• _Required work_: Pictures in the data must not be copied, but everything else should be output exactly.

········

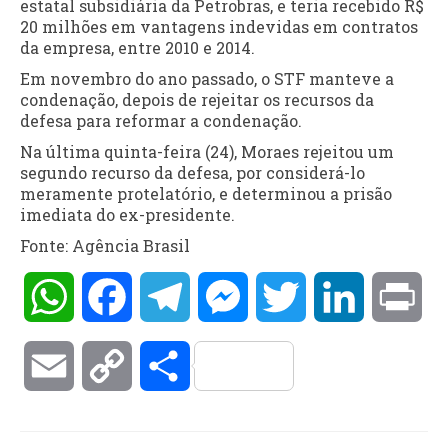
estatal subsidiária da Petrobras, e teria recebido R$
20 milhões em vantagens indevidas em contratos
da empresa, entre 2010 e 2014.
Em novembro do ano passado, o STF manteve a
condenação, depois de rejeitar os recursos da
defesa para reformar a condenação.
Na última quinta-feira (24), Moraes rejeitou um
segundo recurso da defesa, por considerá-lo
meramente protelatório, e determinou a prisão
imediata do ex-presidente.
Fonte: Agência Brasil
WhatsApp
Facebook
Telegram
Messenger
Twitter
LinkedIn
Pri
Email
Copy
Compartilhar
Link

········

• _Result for this task_:
estatal subsidiária da Petrobras, e teria recebido R$
20 milhões em vantagens indevidas em contratos
da empresa, entre 2010 e 2014.
Em novembro do ano passado, o STF manteve a
condenação, depois de rejeitar os recursos da
defesa para reformar a condenação.
Na última quinta-feira (24), Moraes rejeitou um
segundo recurso da defesa, por considerá-lo
meramente protelatório, e determinou a prisão
imediata do ex-presidente.
Fonte: Agência Brasil
WhatsApp
Facebook
Telegram
Messenger
Twitter
LinkedIn
Pri
Email
Copy
Compartilhar
Link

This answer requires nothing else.